Requirement –
For the data that follows, report how many lines include the string "Ayuda", and write the number alone.

Data for the task –
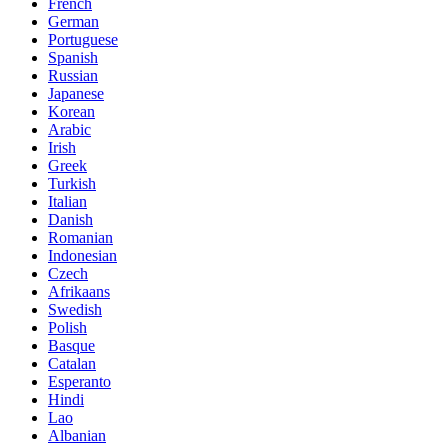
French
German
Portuguese
Spanish
Russian
Japanese
Korean
Arabic
Irish
Greek
Turkish
Italian
Danish
Romanian
Indonesian
Czech
Afrikaans
Swedish
Polish
Basque
Catalan
Esperanto
Hindi
Lao
Albanian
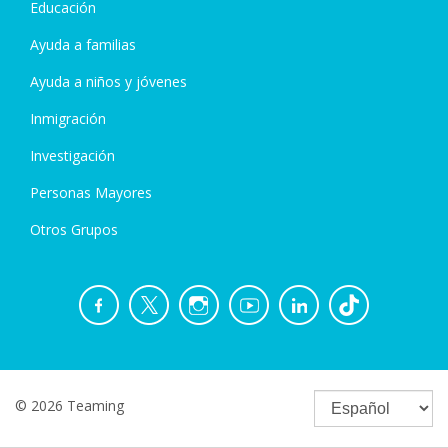
Educación
Ayuda a familias
Ayuda a niños y jóvenes
Inmigración
Investigación
Personas Mayores
Otros Grupos
© 2026 Teaming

Solution to the exercise –
2